Ein Bild von Vermeer

Die Magie der kleinen Dinge - Jessie Burton

Die Magie der kleinen Dinge
von Jessie Burton

Welche Möglichkeiten hat eine junge Frau im 17. Jahrhundert, wenn der Vater  gestorben ist und vor seinem Tod noch das Familienvermögen durchgebracht hat? Wenn die Familie beschließt, sie mit einem Mann zu verheiraten, der mehr als doppelt so alt wie sie selbst, dafür aber vermögend ist? Richtig vermutet – keine. Ob sie will oder nicht, sie muss sich den Entscheidungen beugen, die andere für sie getroffen haben.

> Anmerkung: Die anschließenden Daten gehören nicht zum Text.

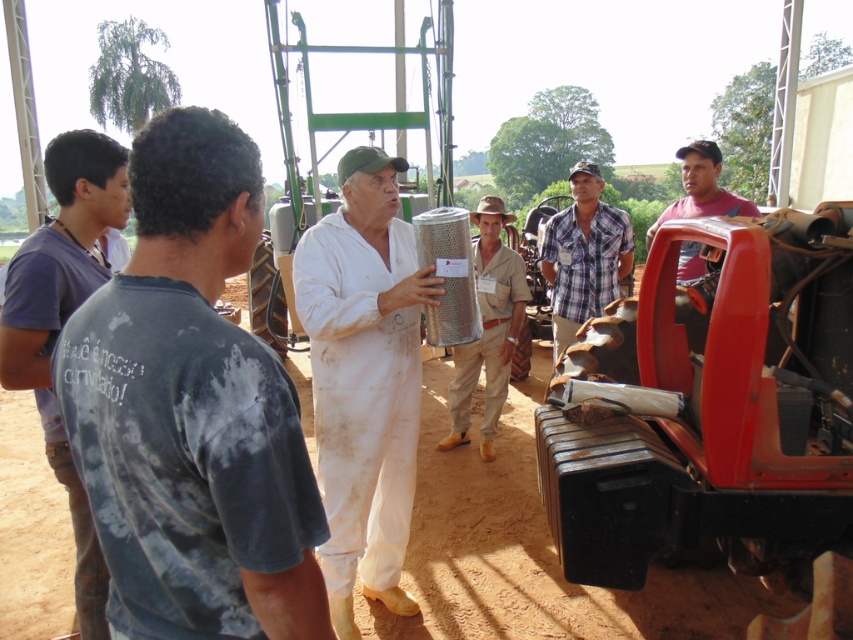 From the picture: You are a photographer trying to capture a group photo of the scene. You need to ensure everyone is in focus. The camera you are using has a depth of field that can sharply focus on objects within 2 meters. Will both the white matte jumpsuit at center and the plaid fabric shirt at center be in focus?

So ergeht es der achtzehnjährigen Petronella Oortman, Hauptfigur in „Die Magie der kleinen Dinge“, dem Erstling der englischen Autorin Jessie Burton. „Nella“, wie sie genannt wird, ist ein naives Mädchen vom Land aus einer verarmten Familie, die mit dem wohlhabenden Amsterdamer Kaufmann Johannes Brandt, verheiratet wird. Die Ehe ist eine Notwendigkeit für den Händler und hat mit Liebe nicht das Geringste zu tun.

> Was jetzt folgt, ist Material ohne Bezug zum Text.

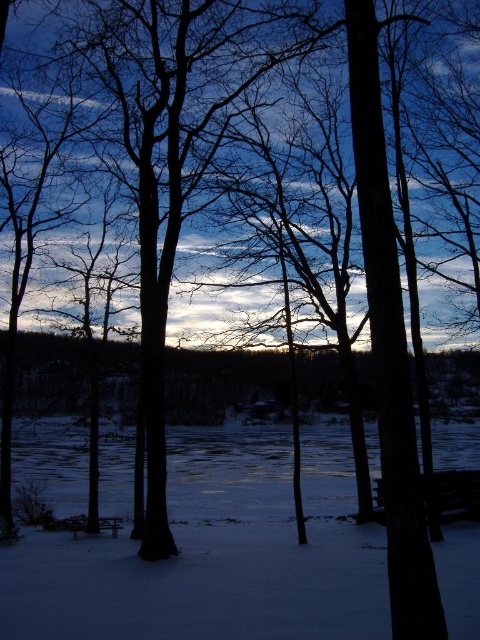 Question: Does white powdery snow at center have a greater width compared to wooden park bench at lower center?

Choices:
 (A) yes
 (B) no

Answer: (A)

Question: Does white powdery snow at center have a larger size compared to wooden park bench at lower center?

Choices:
 (A) yes
 (B) no

Answer: (A)

Question: Does white powdery snow at center have a greater width compared to wooden park bench at lower center?

Choices:
 (A) yes
 (B) no

Answer: (A) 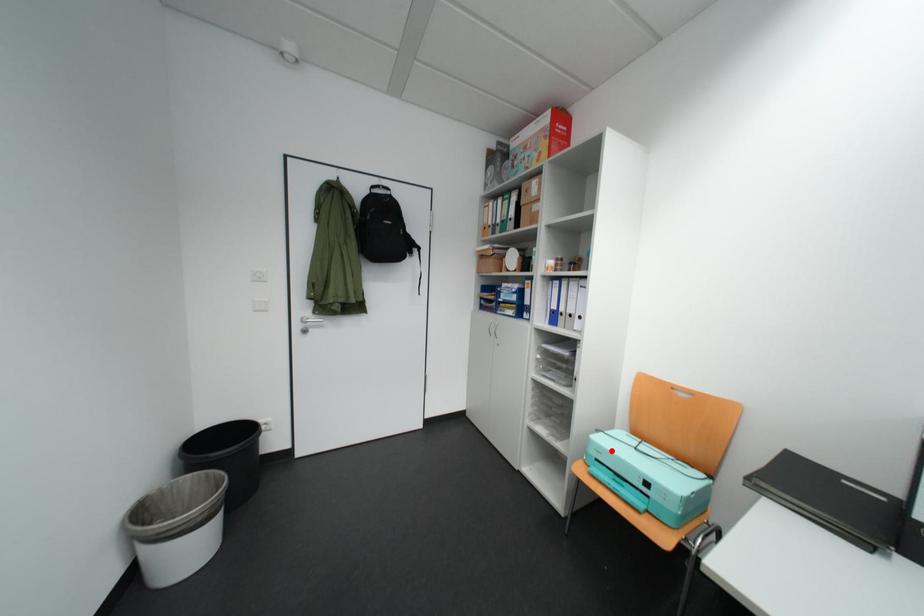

Es ist ein freudloses Leben, das Nella nach ihrer Hochzeit in Amsterdam erwartet. Der Ehemann glänzt im Wesentlichen durch Abwesenheit, den Alltag im Herrenhaus  organisiert seine verknöcherte, strenge Schwester Marin. Die einzige Abwechslung bietet ihr das Hochzeitsgeschenk ihres Mannes, eine Nachbildung ihres neuen Heims im Miniaturformat, ein Puppenhaus, das sie auf seine Kosten nach ihren Wünschen ausgestalten darf. Die entsprechenden Lieferungen kommen von einem Miniaturisten, der offenbar bestens mit den Geheimnissen der einzelnen Familienmitglieder vertraut ist und Nella nach und nach intime Informationen über ihre neue Familie liefert…

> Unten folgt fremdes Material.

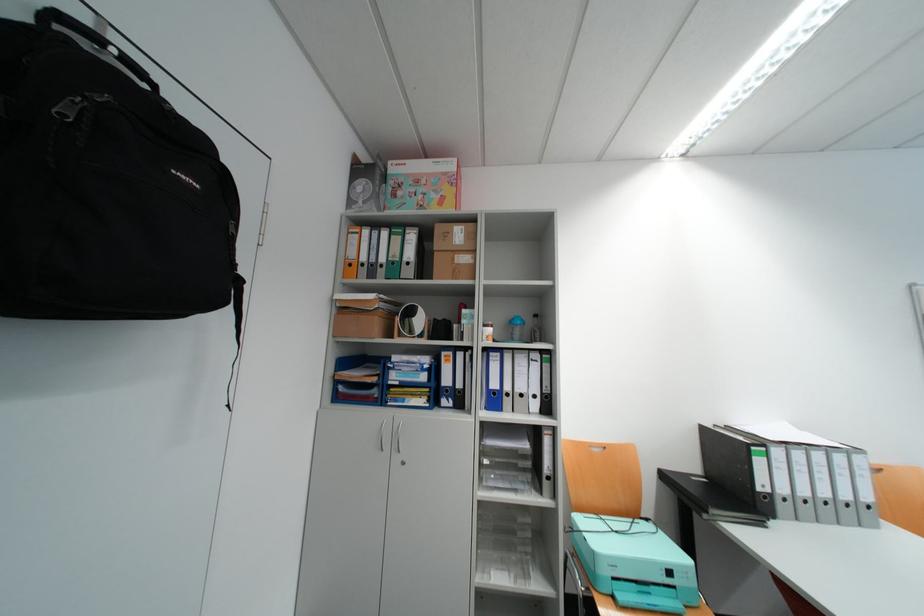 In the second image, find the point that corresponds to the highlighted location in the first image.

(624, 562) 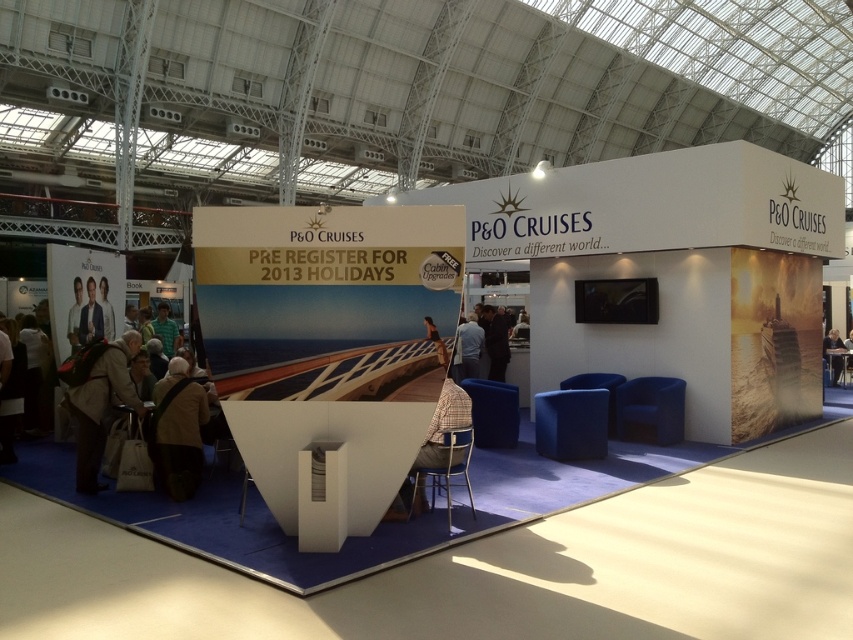 Between brown leather jacket at lower left and brown fabric bag at lower left, which one appears on the right side from the viewer's perspective?

From the viewer's perspective, brown leather jacket at lower left appears more on the right side.

Is brown leather jacket at lower left above brown fabric bag at lower left?

No, brown leather jacket at lower left is not above brown fabric bag at lower left.

Identify the location of brown leather jacket at lower left. This screenshot has width=853, height=640. pyautogui.click(x=177, y=429).

This screenshot has height=640, width=853. Find the location of `brown leather jacket at lower left`. brown leather jacket at lower left is located at coordinates (177, 429).

Who is shorter, brown leather jacket at lower left or light brown leather chair at lower right?

light brown leather chair at lower right is shorter.

Who is more distant from viewer, (x=198, y=428) or (x=838, y=358)?

Point (x=838, y=358)

The height and width of the screenshot is (640, 853). I want to click on brown leather jacket at lower left, so click(x=177, y=429).

Is brown fabric bag at lower left bigger than light brown leather chair at lower right?

No.

Who is taller, brown fabric bag at lower left or light brown leather chair at lower right?

brown fabric bag at lower left is taller.

I want to click on brown fabric bag at lower left, so click(x=102, y=404).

Jessie Burton erweckt einen längst vergangene Epoche zum Leben, denn beim Lesen drängen sich sofort die Bilder der bekannten niederländischen Maler des 16. und 17. Jahrhunderts auf: Vermeer und Brueghel, deren Darstellungen des Alltags hat sie in Worte umgesetzt.

Aber sie schaut nicht nur auf Äußeres, sondern geht auch bei der Beschreibung der calvinistisch geprägten Gesellschaft in die Tiefe. Auffällig ist die  Verbissenheit, mit der jeder Funke Lebensfreude im Keim erstickt werden soll. Aber es gibt immer Möglichkeiten, die unzähligen Verbote zu unterlaufen, und hier ist „Die Magie der kleinen Dinge“  auch ein stückweit ein Emanzipationsroman, der das allmähliche „Erwachen“ der Protagonistin beschreibt. Inwieweit dies allerdings in diesem zeitlichen Kontext tatsächlich möglich war, und nicht nur dem Wunschdenken der Autorin entsprungen ist, sei dahingestellt. Auf alle Fälle wird dadurch der positive Eindruck in keinster Weise geschmälert.